Let’s not kid ourselves, one of the main reasons that lists such as this one are so popular is due to controversy. Some player is ranked way too high after racking up points in Juniors or maybe player A is above player B despite never stepping foot on NHL ice. It’s the discussion and debate that drives these things, and that’s why everyone’s immediate reaction is to find the biggest “snub” or “overhyped” person on the list.
It usually isn’t very hard to pick the contentious selections out, but Minnesota is a special case. Prior to the #5 spot there hasn’t been a surefire NHL player on the list. There are plenty of raw, talented skaters, but no one who stood out head and shoulders above the rest. That resulted in an unusually tempered reaction to every player ranking.
I’m not here to say that the selection of Luke Kunin is the controversial ranking that everyone has been waiting for, but I am willing to say that the 20-year-old has a case for being the “biggest” snub on the 2018 Top 25 Under 25 list.
One of the big factors that led to the Kunin snub is the fact that he is the prototypical underrated prospect. He is solid in every phase of the game but lacks the flash or standout skill that makes him stick out from the rest. There just isn’t anything in his game that screams “notice me”. There is nothing wrong with that either. Being an all-around workhouse is a great thing, it just doesn’t garner a lot of attention, especially at the prospect level.
In reality, that doesn’t matter. Rankings don’t really matter. What does matter is how good of an NHLer any given prospect will be, and that is where Kunin has a leg up on the competition.
Most prospects enter the NHL ill-equipped in one area of the game which is easily exploitable by pro talent. Kunin doesn’t really have that issue. You can’t bully him because at six feet, 192 pounds, he is big enough to withstand physical pressure. You can’t pull him out of possession because his awareness and hockey acumen is just too high for that. He is both defensively sound and promising in the offensive zone. He is a true all-around talent.
While being good in everything can lead to a long and prosperous career, it doesn’t lend itself to greatness. In order to achieve that level Kunin needs to find something that will set him apart, something special.
Since his emergence as a top prospect in the 2016 draft, Kunin has had the label of “offensively gifted” attached to his name. He cemented that assumption while at the University of Wisconsin where he posted 70 points – 41 goals, 29 assists – in 69 games across two seasons.
A lot of that offensive prowess can be accredited to the fact that Kunin isn’t shy about shooting the puck, which is something he has already displayed at the NHL level.

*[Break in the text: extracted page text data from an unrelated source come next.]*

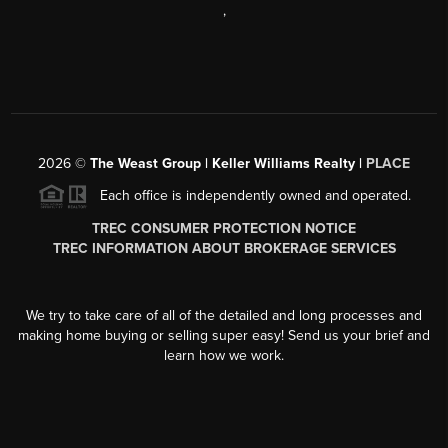
,
2026
©
The Weast Group | Keller Williams Realty |
PLACE
Each office is independently owned and operated.
TREC CONSUMER PROTECTION NOTICE
TREC INFORMATION ABOUT BROKERAGE SERVICES
We try to take care of all of the detailed and long processes and
making home buying or selling super easy! Send us your brief and
learn how we work.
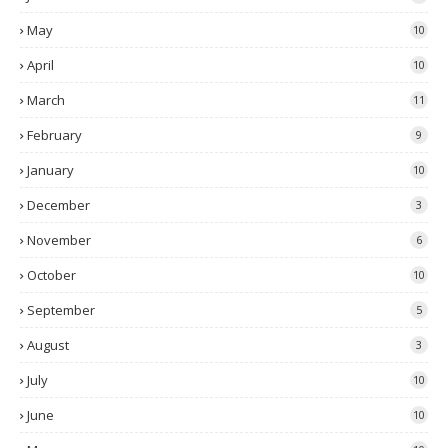
May
10
April
10
March
11
February
9
January
10
December
3
November
6
October
10
September
5
August
3
July
10
June
10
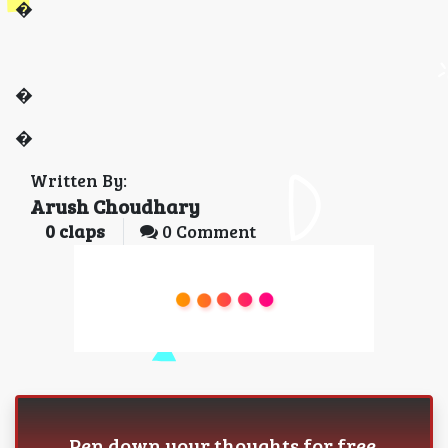
�
�
�
Written By:
Arush Choudhary
0
claps
0 Comment
Pen down your thoughts for free.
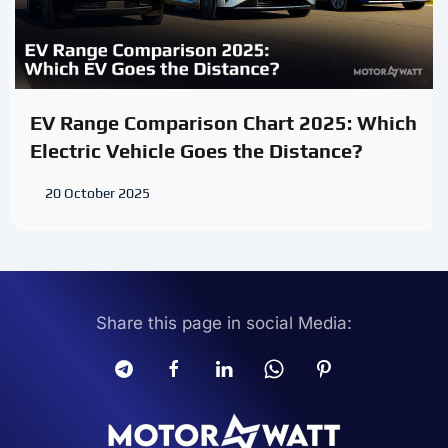
EV Range Comparison Chart 2025: Which
Electric Vehicle Goes the Distance?
20 October 2025
Share this page in social Media:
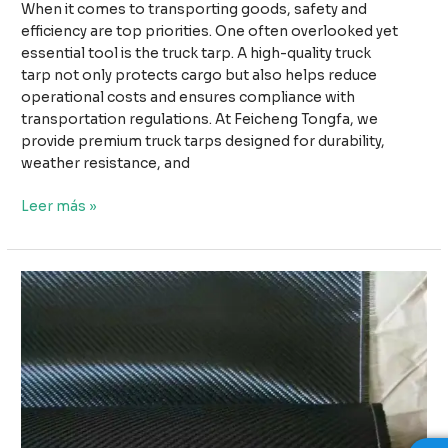
When it comes to transporting goods, safety and
efficiency are top priorities. One often overlooked yet
essential tool is the truck tarp. A high-quality truck
tarp not only protects cargo but also helps reduce
operational costs and ensures compliance with
transportation regulations. At Feicheng Tongfa, we
provide premium truck tarps designed for durability,
weather resistance, and
Why
Leer más »
High-
Quality
Truck
Tarps
Improve
Safety
and
Reduce
Transport
Costs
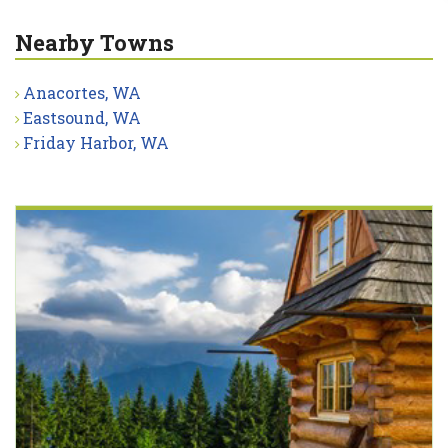
Nearby Towns
Anacortes, WA
Eastsound, WA
Friday Harbor, WA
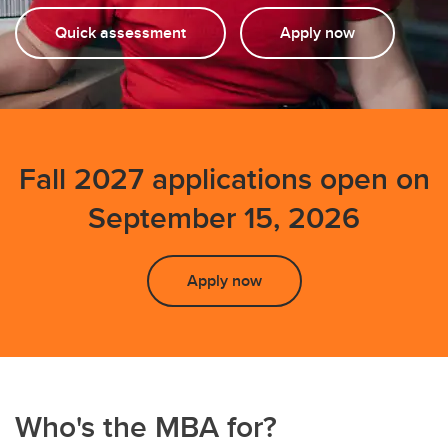
FAQs
Quick assessment
Apply now
Fall 2027 applications open on
September 15, 2026
Apply now
Who's the MBA for?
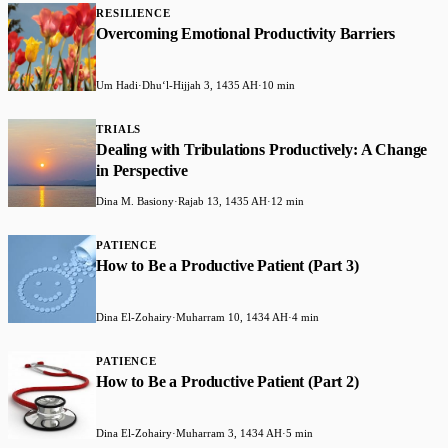
RESILIENCE
Overcoming Emotional Productivity Barriers
Um Hadi
·
Dhuʻl-Hijjah 3, 1435 AH
·
10 min
TRIALS
Dealing with Tribulations Productively: A Change
in Perspective
Dina M. Basiony
·
Rajab 13, 1435 AH
·
12 min
PATIENCE
How to Be a Productive Patient (Part 3)
Dina El-Zohairy
·
Muharram 10, 1434 AH
·
4 min
PATIENCE
How to Be a Productive Patient (Part 2)
Dina El-Zohairy
·
Muharram 3, 1434 AH
·
5 min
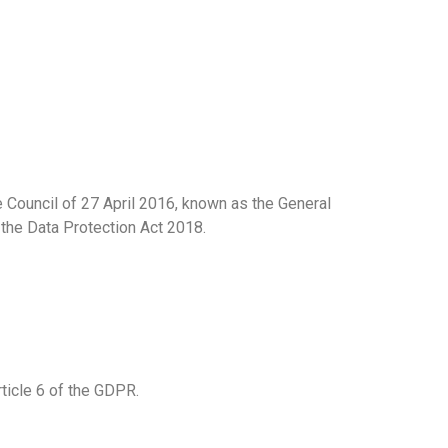
 Council of 27 April 2016, known as the General
 the Data Protection Act 2018.
ticle 6 of the GDPR.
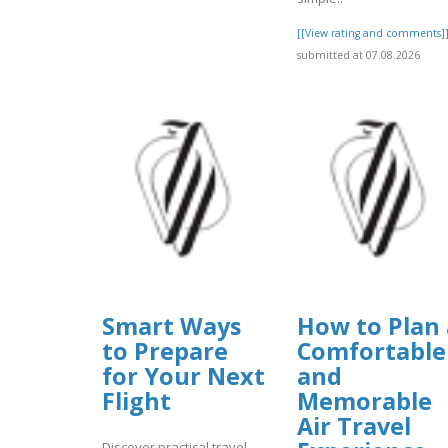
[[View rating and comments]
submitted at 07.08.2026
Smart Ways
How to Plan 
to Prepare
Comfortable
for Your Next
and
Flight
Memorable
Air Travel
Discover practical travel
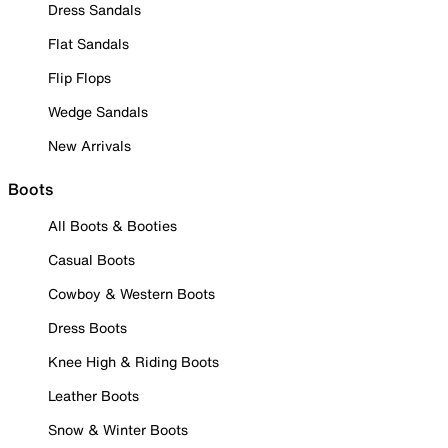
Dress Sandals
Flat Sandals
Flip Flops
Wedge Sandals
New Arrivals
Boots
All Boots & Booties
Casual Boots
Cowboy & Western Boots
Dress Boots
Knee High & Riding Boots
Leather Boots
Snow & Winter Boots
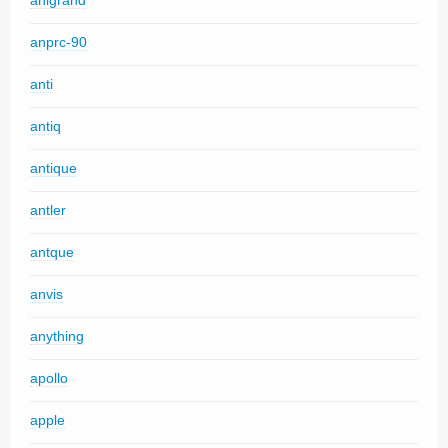
anigrand
anprc-90
anti
antiq
antique
antler
antque
anvis
anything
apollo
apple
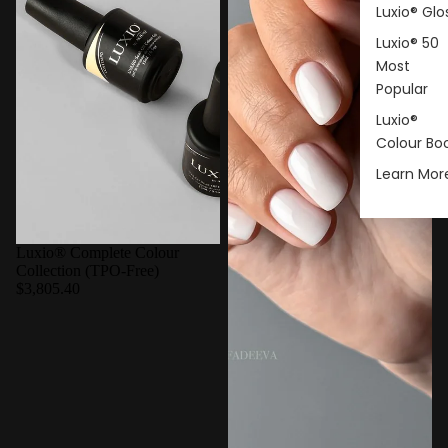
Luxio® Glo
Luxio® 50
Most
Popular
Luxio®
Colour Bo
Learn Mor
Luxio® Complete Colour
Collection (TPO-Free)
$3,805.40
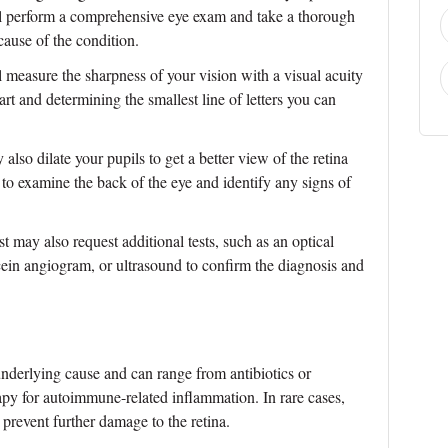
l perform a comprehensive eye exam and take a thorough
cause of the condition.
measure the sharpness of your vision with a visual acuity
hart and determining the smallest line of letters you can
lso dilate your pupils to get a better view of the retina
 to examine the back of the eye and identify any signs of
 may also request additional tests, such as an optical
in angiogram, or ultrasound to confirm the diagnosis and
underlying cause and can range from antibiotics or
erapy for autoimmune-related inflammation. In rare cases,
prevent further damage to the retina.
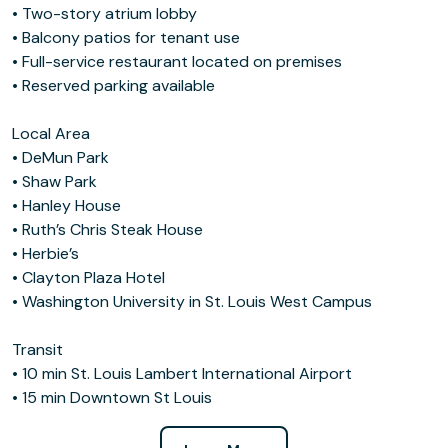
• Two-story atrium lobby
• Balcony patios for tenant use
• Full-service restaurant located on premises
• Reserved parking available
Local Area
• DeMun Park
• Shaw Park
• Hanley House
• Ruth’s Chris Steak House
• Herbie’s
• Clayton Plaza Hotel
• Washington University in St. Louis West Campus
Transit
• 10 min St. Louis Lambert International Airport
• 15 min Downtown St Louis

His 14.11 shot attempts per 60 minutes at 5-v-5 was good for second on the Minnesota Wild roster across the 2017-18 campaign while his 8.25 shots on net per 60 minutes at 5-v-5 were fifth. But while those numbers were great for a rookie they didn’t exactly lead to an explosion in the points department where he only scrapped together four – two goals, two assists – in 19 games with the Wild.
For Kunin to become an elite talent at the NHL level he needs his offense to keep developing. Putting pucks on net is a great start, but fine tuning his shot and release could result in a significant bump in production in the near future, which is scary considering he will just be turning 21-years-old in December.
Unfortunately we’ll have to wait a little bit before we can see whether Kunin makes that jump in the 2018-19 campaign. A torn ACL suffered last March has the Missouri native taking things slow in training camp while waiting to be cleared for contact by team doctors. With his year likely starting out in Iowa, it’s only a matter of time before he makes the jump to the NHL roster to bolster the teams depth, and start his ascension up the rankings to prove that he deserves to be mentioned alongside the likes of Kirill Kaprizov and Matt Dumba.